▶ [Records provided]
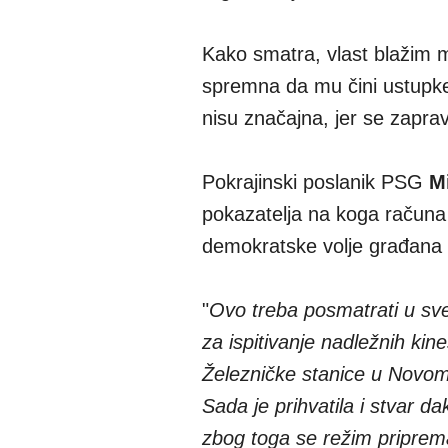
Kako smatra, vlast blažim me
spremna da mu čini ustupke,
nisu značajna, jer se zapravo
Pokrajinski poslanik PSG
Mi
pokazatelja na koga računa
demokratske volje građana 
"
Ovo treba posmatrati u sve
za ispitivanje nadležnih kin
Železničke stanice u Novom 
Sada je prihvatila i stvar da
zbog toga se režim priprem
==
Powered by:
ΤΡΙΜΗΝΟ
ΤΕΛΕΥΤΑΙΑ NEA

▶ [Exercise requirements] Retype the portion of the data above that starts on the line with "pokazatelja na koga računa" and finishes on the line with "zbog toga se režim priprem", including both of those lines.

▶ [The answer]
pokazatelja na koga računa
demokratske volje građana 
"
Ovo treba posmatrati u sve
za ispitivanje nadležnih kin
Železničke stanice u Novom 
Sada je prihvatila i stvar da
zbog toga se režim priprem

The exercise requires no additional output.